Sometimes it's better to represent application domain types as objects rather than classes. For example, a quantity is a number together with a unit: 5 kilometers, 3.50 US dollars, -20 degrees Fahrenheit, etc. We can think of a unit like US dollars as a type of number. Normally, types are represented by classes in an object oriented model:

Unfortunately, a class hierarchy such as this one will never be complete. We will always be encountering new units. Adding these units to the hierarchy will involve changing the class diagram, adding new class declarations, and recompiling. Of course most programmers probably won't want a large cumbersome hierarchy that includes units they will never use, while others will complain that we've excluded exactly the units they need.

As an alternative, we can represent units as objects rather than classes:

Now units such as Kilometer, US Dollar, and Fahrenheit Degree become instances of the Unit class. Adding new units is simply a matter of creating new instances of the Unit class, which can be done dynamically. Often Unit objects are factories that manufacture appropriately types quantities as products. (This prevents users from creating mistyped quantities.) As an added benefit, a Quantity object can answer the question: What is your unit? This is a primitive example of runtime type identification, which will be discussed later.

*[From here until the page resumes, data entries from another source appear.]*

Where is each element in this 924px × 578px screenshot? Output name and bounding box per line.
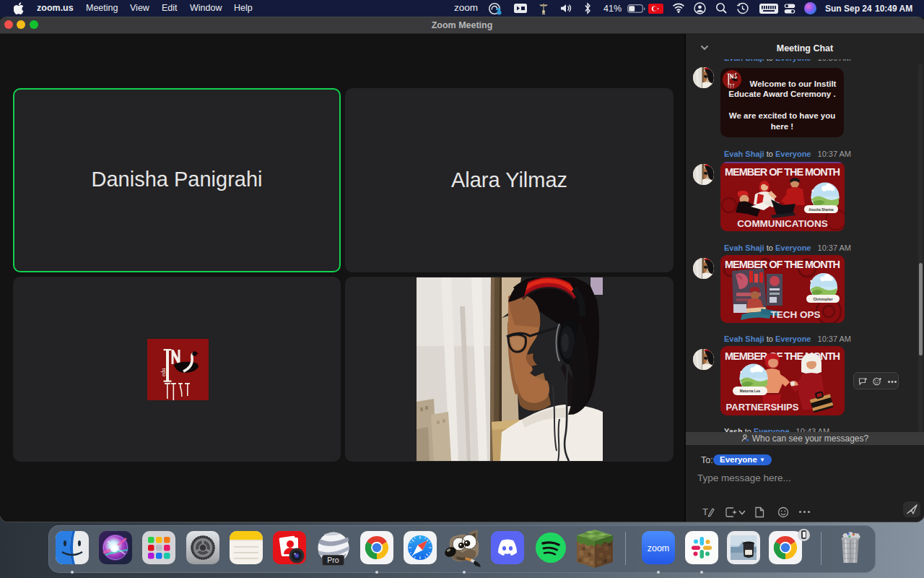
svg-text:PARTNERSHIPS: PARTNERSHIPS bbox=[726, 402, 799, 413]
svg-text:edu: edu bbox=[160, 368, 167, 376]
svg-text:T: T bbox=[702, 506, 708, 517]
svg-text:MEMBER OF THE MONTH: MEMBER OF THE MONTH bbox=[725, 259, 840, 270]
svg-text:Anusha Sharma: Anusha Sharma bbox=[808, 208, 834, 212]
svg-text:MEMBER OF THE MONTH: MEMBER OF THE MONTH bbox=[725, 166, 840, 178]
svg-text:zoom: zoom bbox=[648, 543, 670, 553]
svg-text:Maturna Lee: Maturna Lee bbox=[740, 389, 761, 393]
svg-text:Christopher: Christopher bbox=[813, 298, 832, 301]
svg-text:COMMUNICATIONS: COMMUNICATIONS bbox=[737, 218, 828, 229]
svg-text:MEMBER OF THE MONTH: MEMBER OF THE MONTH bbox=[725, 350, 840, 362]
svg-text:TECH OPS: TECH OPS bbox=[770, 309, 820, 320]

Unit is an example of a meta class, because we can regard a Unit object as a description of the Quantity objects linked to it. UML provides a <<metaclass>> stereotype for meta classes. In the case where instances of a meta class represent subtypes of a particular type, then it is more appropriate to use the <<powertype>> stereotype.

Reflective Interpreters

An interpreter is a virtual machine that can execute programs without translating them into native machine code. The base level of a reflective interpreter consists of components needed to execute programs, such as a symbol table, an expression evaluator, a statement executor, a memory manager, and a control loop. Meta level components dictate semantic rules for the programming language such as parameter passing rules, scope rules, type equivalency rules, etc. By changing these meta level components, programmers can tailor the semantics of the programming language to suit a particular application.

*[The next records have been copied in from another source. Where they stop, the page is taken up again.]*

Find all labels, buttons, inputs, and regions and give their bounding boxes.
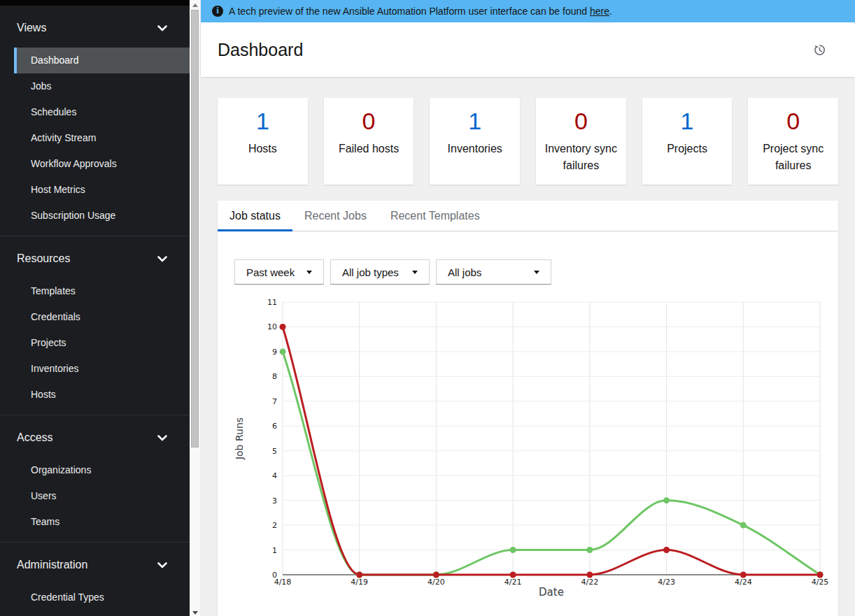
info-circle-icon [212, 6, 223, 17]
sidebar-item-inventories[interactable]: Inventories [14, 356, 190, 382]
svg-text:2: 2 [272, 521, 277, 530]
svg-text:8: 8 [272, 372, 277, 381]
card-failed-hosts[interactable]: 0 Failed hosts [324, 98, 414, 185]
card-label: Inventories [430, 141, 520, 157]
nav-section-title: Administration [17, 559, 87, 571]
job-type-select-value: All job types [342, 266, 399, 278]
sidebar-item-teams[interactable]: Teams [14, 509, 190, 535]
tab-job-status[interactable]: Job status [218, 201, 292, 231]
dashboard-tabs: Job status Recent Jobs Recent Templates [218, 201, 838, 231]
history-icon [813, 48, 826, 59]
card-count: 0 [748, 108, 838, 135]
tab-recent-jobs[interactable]: Recent Jobs [292, 201, 379, 231]
chevron-down-icon [157, 252, 167, 265]
chevron-down-icon [157, 559, 167, 571]
period-select-value: Past week [246, 266, 295, 278]
scroll-down-arrow-icon[interactable] [192, 611, 198, 615]
summary-cards-row: 1 Hosts 0 Failed hosts 1 Inventories 0 I… [201, 77, 855, 185]
svg-text:3: 3 [272, 496, 277, 506]
chevron-down-icon [157, 431, 167, 444]
svg-text:4/25: 4/25 [812, 578, 829, 587]
sidebar-item-users[interactable]: Users [14, 483, 190, 509]
svg-text:4/18: 4/18 [274, 578, 292, 587]
sidebar-item-subscription-usage[interactable]: Subscription Usage [14, 203, 190, 229]
svg-text:1: 1 [272, 546, 277, 555]
chart-filters: Past week All job types All jobs [218, 231, 838, 285]
tech-preview-banner: A tech preview of the new Ansible Automa… [201, 0, 855, 22]
svg-text:10: 10 [267, 322, 277, 331]
nav-section-title: Resources [17, 252, 70, 265]
scrollbar-thumb[interactable] [191, 10, 199, 447]
page-header: Dashboard [201, 22, 855, 77]
sidebar-item-workflow-approvals[interactable]: Workflow Approvals [14, 151, 190, 177]
card-count: 1 [642, 108, 733, 135]
card-count: 1 [218, 108, 308, 135]
series-line-0 [283, 352, 820, 575]
svg-text:4/24: 4/24 [735, 578, 752, 587]
card-projects[interactable]: 1 Projects [642, 98, 733, 185]
sidebar-item-organizations[interactable]: Organizations [14, 457, 190, 483]
card-label: Hosts [218, 141, 308, 157]
period-select[interactable]: Past week [234, 259, 324, 285]
sidebar-nav: Views Dashboard Jobs Schedules Activity … [0, 0, 190, 616]
card-count: 1 [430, 108, 520, 135]
chart-tick-labels: 012345678910114/184/194/204/214/224/234/… [267, 298, 828, 587]
sidebar-item-dashboard[interactable]: Dashboard [14, 48, 190, 73]
card-count: 0 [536, 108, 626, 135]
nav-section-toggle-access[interactable]: Access [0, 428, 190, 447]
nav-section-toggle-resources[interactable]: Resources [0, 249, 190, 268]
svg-text:4/20: 4/20 [428, 578, 445, 587]
sidebar-item-credentials[interactable]: Credentials [14, 304, 190, 330]
job-filter-select[interactable]: All jobs [436, 259, 551, 285]
svg-text:9: 9 [272, 348, 277, 357]
banner-text: A tech preview of the new Ansible Automa… [229, 6, 612, 17]
caret-down-icon [412, 271, 418, 277]
sidebar-item-credential-types[interactable]: Credential Types [14, 585, 190, 610]
sidebar-item-schedules[interactable]: Schedules [14, 99, 190, 125]
sidebar-item-templates[interactable]: Templates [14, 278, 190, 304]
x-axis-title: Date [539, 586, 564, 599]
sidebar-item-activity-stream[interactable]: Activity Stream [14, 125, 190, 151]
svg-text:5: 5 [272, 447, 277, 456]
card-inventories[interactable]: 1 Inventories [430, 98, 520, 185]
y-axis-title: Job Runs [234, 417, 245, 460]
sidebar-item-jobs[interactable]: Jobs [14, 73, 190, 99]
sidebar-item-hosts[interactable]: Hosts [14, 382, 190, 408]
nav-section-toggle-administration[interactable]: Administration [0, 555, 190, 575]
svg-text:7: 7 [272, 397, 277, 406]
card-label: Project sync failures [748, 141, 838, 174]
card-label: Failed hosts [324, 141, 414, 157]
svg-text:4: 4 [272, 471, 277, 480]
tab-recent-templates[interactable]: Recent Templates [379, 201, 492, 231]
here-link[interactable]: here [590, 6, 609, 17]
nav-section-title: Views [17, 22, 46, 34]
sidebar-item-projects[interactable]: Projects [14, 330, 190, 356]
job-status-panel: Job status Recent Jobs Recent Templates … [218, 201, 838, 616]
card-label: Inventory sync failures [536, 141, 626, 174]
svg-text:4/23: 4/23 [658, 578, 675, 587]
refresh-history-button[interactable] [813, 43, 826, 57]
card-count: 0 [324, 108, 414, 135]
sidebar-item-host-metrics[interactable]: Host Metrics [14, 177, 190, 203]
nav-section-toggle-views[interactable]: Views [0, 18, 190, 38]
job-status-chart-svg: 012345678910114/184/194/204/214/224/234/… [218, 294, 838, 616]
caret-down-icon [306, 271, 312, 277]
chart-grid [283, 302, 820, 575]
nav-section-resources: Resources Templates Credentials Projects… [0, 236, 190, 415]
card-label: Projects [642, 141, 733, 157]
job-type-select[interactable]: All job types [330, 259, 430, 285]
page-title: Dashboard [218, 40, 303, 60]
svg-text:6: 6 [272, 422, 277, 431]
card-hosts[interactable]: 1 Hosts [218, 98, 308, 185]
sidebar-top-strip [0, 0, 190, 6]
main-content: A tech preview of the new Ansible Automa… [201, 0, 855, 616]
card-project-sync-failures[interactable]: 0 Project sync failures [748, 98, 838, 185]
scroll-up-arrow-icon[interactable] [192, 3, 198, 7]
nav-section-access: Access Organizations Users Teams [0, 415, 190, 542]
svg-text:4/21: 4/21 [504, 578, 522, 587]
sidebar-scrollbar[interactable] [190, 0, 201, 616]
chevron-down-icon [157, 22, 167, 34]
card-inventory-sync-failures[interactable]: 0 Inventory sync failures [536, 98, 626, 185]
svg-text:4/22: 4/22 [581, 578, 599, 587]
series-dots-0 [280, 348, 824, 578]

Reflective Operating Systems

A reflective operating system separates mechanisms (base level) from policies (meta level). For example, process swapping is a mechanism, but process scheduling: round robin, shortest job first, highest priority first, etc. is a policy that determines which processes to swap. Page replacement is a mechanism, but choosing the page to replace: least recently used, least frequently used, oldest, etc. is a policy. In a sense, all operating systems share the same basic mechanisms, but the "personality" of an operating system— for example the difference between Unix, MacOS, OS2, and Windows NT— is determined by the policies it uses. By allowing users to examine and change policies, we allow users to change the personality of their operating system.

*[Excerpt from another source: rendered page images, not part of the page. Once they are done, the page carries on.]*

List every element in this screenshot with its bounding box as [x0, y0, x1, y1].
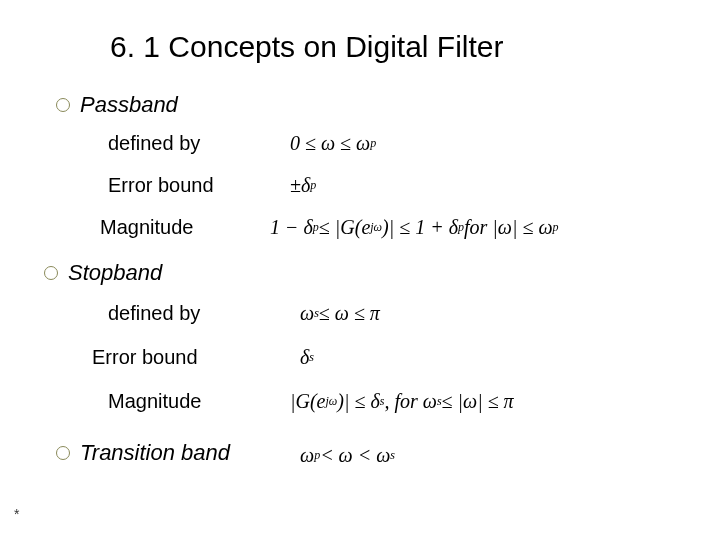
transition-math: ωp < ω < ωs — [300, 444, 395, 467]
stopband-mag-label: Magnitude — [108, 390, 201, 413]
math-text: ω — [300, 444, 314, 467]
transition-heading: Transition band — [80, 440, 230, 466]
math-text: ≤ ω ≤ π — [319, 302, 380, 325]
label-text: Magnitude — [100, 216, 193, 239]
math-text: δ — [300, 346, 309, 369]
passband-error-math: ±δp — [290, 174, 316, 197]
passband-error-label: Error bound — [108, 174, 214, 197]
stopband-mag-math: |G(ejω)| ≤ δs, for ωs ≤ |ω| ≤ π — [290, 390, 514, 413]
math-text: )| ≤ δ — [337, 390, 379, 413]
math-sub: p — [310, 178, 316, 193]
footnote-asterisk: * — [14, 506, 19, 522]
passband-defined-math: 0 ≤ ω ≤ ωp — [290, 132, 376, 155]
math-text: ≤ |ω| ≤ π — [442, 390, 514, 413]
passband-mag-math: 1 − δp ≤ |G(ejω)| ≤ 1 + δp for |ω| ≤ ωp — [270, 216, 559, 239]
math-sub: s — [309, 350, 314, 365]
math-sup: jω — [370, 220, 382, 235]
label-text: Error bound — [108, 174, 214, 197]
bullet-icon — [56, 98, 70, 112]
math-text: for |ω| ≤ ω — [464, 216, 553, 239]
passband-heading: Passband — [80, 92, 178, 118]
label-text: Magnitude — [108, 390, 201, 413]
math-sup: jω — [325, 394, 337, 409]
label-text: Error bound — [92, 346, 198, 369]
transition-heading-row: Transition band — [56, 440, 230, 466]
math-text: 1 − δ — [270, 216, 313, 239]
label-text: defined by — [108, 302, 200, 325]
passband-heading-row: Passband — [56, 92, 178, 118]
stopband-error-math: δs — [300, 346, 314, 369]
math-text: , for ω — [384, 390, 436, 413]
math-sub: p — [370, 136, 376, 151]
math-text: )| ≤ 1 + δ — [382, 216, 458, 239]
slide: 6. 1 Concepts on Digital Filter Passband… — [0, 0, 720, 540]
slide-title: 6. 1 Concepts on Digital Filter — [110, 30, 504, 64]
math-text: ≤ |G(e — [319, 216, 370, 239]
math-text: ω — [300, 302, 314, 325]
math-text: ±δ — [290, 174, 310, 197]
bullet-icon — [44, 266, 58, 280]
stopband-defined-math: ωs ≤ ω ≤ π — [300, 302, 380, 325]
bullet-icon — [56, 446, 70, 460]
stopband-error-label: Error bound — [92, 346, 198, 369]
math-text: |G(e — [290, 390, 325, 413]
stopband-heading: Stopband — [68, 260, 162, 286]
math-text: < ω < ω — [320, 444, 390, 467]
passband-mag-label: Magnitude — [100, 216, 193, 239]
stopband-defined-label: defined by — [108, 302, 200, 325]
math-sub: p — [553, 220, 559, 235]
math-sub: s — [390, 448, 395, 463]
passband-defined-label: defined by — [108, 132, 200, 155]
stopband-heading-row: Stopband — [44, 260, 162, 286]
math-text: 0 ≤ ω ≤ ω — [290, 132, 370, 155]
label-text: defined by — [108, 132, 200, 155]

This is similar to the idea behind the Microkernel Architecture used by Windows NT. Basic mechanisms are encapsulated in the microkernel, while policies are encapsulated in internal servers. The original idea was that Windows NT users could run Unix and OS2 applications simply by changing internal servers.

Meta Programming

Objects that represent programming elements such as statements, variables, functions, and types are common meta-objects that are found in meta-programs: programs that manipulate other programs as data. Compilers, interpreters, debuggers, and optimizers are common examples of meta-programs.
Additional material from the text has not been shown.